▸ **Task prompt**
In the copy, include every entry exactly but none of the pictures.

▸ **The data**
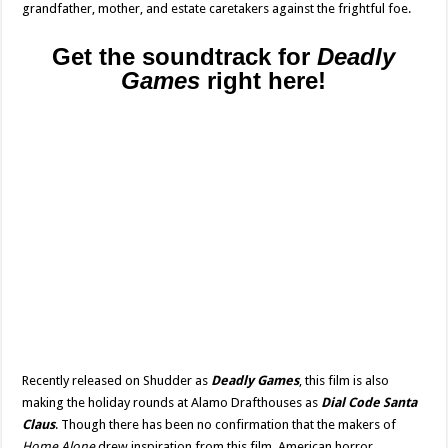
grandfather, mother, and estate caretakers against the frightful foe.
Get the soundtrack for
Deadly
Games
right here!
Recently released on Shudder as
Deadly Games
, this film is also
making the holiday rounds at Alamo Drafthouses as
Dial Code Santa
Claus
. Though there has been no confirmation that the makers of
Home Alone
drew inspiration from this film, American horror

▸ **Response**
grandfather, mother, and estate caretakers against the frightful foe.
Get the soundtrack for
Deadly
Games
right here!
Recently released on Shudder as
Deadly Games
, this film is also
making the holiday rounds at Alamo Drafthouses as
Dial Code Santa
Claus
. Though there has been no confirmation that the makers of
Home Alone
drew inspiration from this film, American horror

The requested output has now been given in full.